60 Minutes Puff Piece Claims NSA Saved U.S. From Cyberterrorism
60 Minutes Puff Piece Claims NSA Saved U.S. From Cyberterrorism: Well, don’t we feel just a little bit ashamed today. While we’ve been whining about trivia like the frightening scope of the NSA’s domestic spying programs – scooping up all our cell phone records, wiretapping American tech companies – the criminally poor oversight provided by rubber stamp lawmakers, and the flagrant lies of top level spooks like DNI James Clapper, the poor misunderstood folks at Ft. Meade have been quietly saving each and one of us from a Chinese plot to destroy all of our computers. Every last one of them. The computer on which I’m typing was rescued from ruin by NSA chief Gen. Keith Alexander. I tweet and blog under the blanket of the very freedom that he provides.
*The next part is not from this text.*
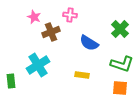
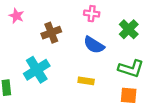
pink cross: (70, 15) -> (92, 14), moved
pink star: (34, 17) -> (16, 16), moved

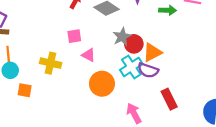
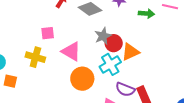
pink square: (74, 36) -> (48, 33), moved
pink triangle: (89, 55) -> (71, 51), size x1.5
purple semicircle: (148, 70) -> (125, 89), moved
That was one of the things I learned from last night’s 60 Minutes’ half-hour video love letter to the NSA. While “a twentysomething-year-old high school dropout contractor” named Edward Snowden is making all this trouble, better schooled NSA experts are protecting us from malware.
The thwarted “BIOS plot” was an attempt by China (we’re told) to promulgate a fake BIOS update that would have bricked every machine in the America, destroying the U.S. economy. The claim is so preposterous on its face that even 60 Minutes interviewer John Miller remarks on camera that “it has a kind of a little Dr. Evil quality to it … It sounds almost unbelievable,” before believing the story and moving on without demanding more details.
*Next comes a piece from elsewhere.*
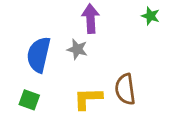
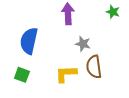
gray star: (77, 49) -> (83, 44), moved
And that’s the gist of 60 Minutes’ parody last night of the serious television journalism it once embodied. Defending his NSA programs, Alexander did a similar video interview in October, but that one was conducted by a paid Pentagon employee and produced by the Defense Department. It earned 16,000 downvotes on YouTube (versus 300 likes), and was widely ridiculed. For the sequel, NSA clearly wanted to get off the internet and onto old-fashioned broadcast television, where the average viewer is a bit less cynical. But it also wanted an interviewer at least as pliant as its paid employee.
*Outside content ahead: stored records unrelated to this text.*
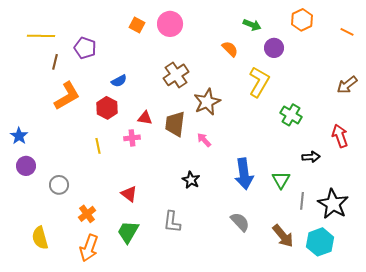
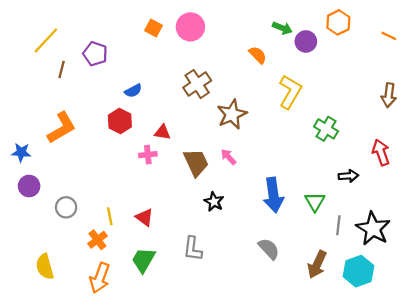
yellow line: (41, 36) -> (46, 40), turned -48
purple circle: (274, 48) -> (306, 41), moved
brown arrow: (347, 85) -> (389, 95), turned -45
orange L-shape: (67, 96) -> (62, 128), moved
brown trapezoid: (175, 124) -> (196, 162), moved, turned 148
blue star: (19, 136) -> (21, 152), turned -30
yellow line: (98, 146) -> (110, 216), moved
brown arrow: (283, 236) -> (317, 264), turned 65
And, boy, did it find one in Miller, a former intelligence official himself, who set the stage with this question to Alexander: “There is a perception out there that the NSA is widely collecting the content of the phone calls of Americans. Is that true?”
“No, that’s not true,” Alexander replies.
At last, a straightforward denial from the NSA about something that absolutely nobody has accused it of doing. Thank you, 60 Minutes! The only thing that would be a better use of your access would be an extended interview with bright-eyed young analysts explaining at length how a spear phishing attack works. Step aside Greenwald and Gellman. I think that Pulitzer just got spoken for.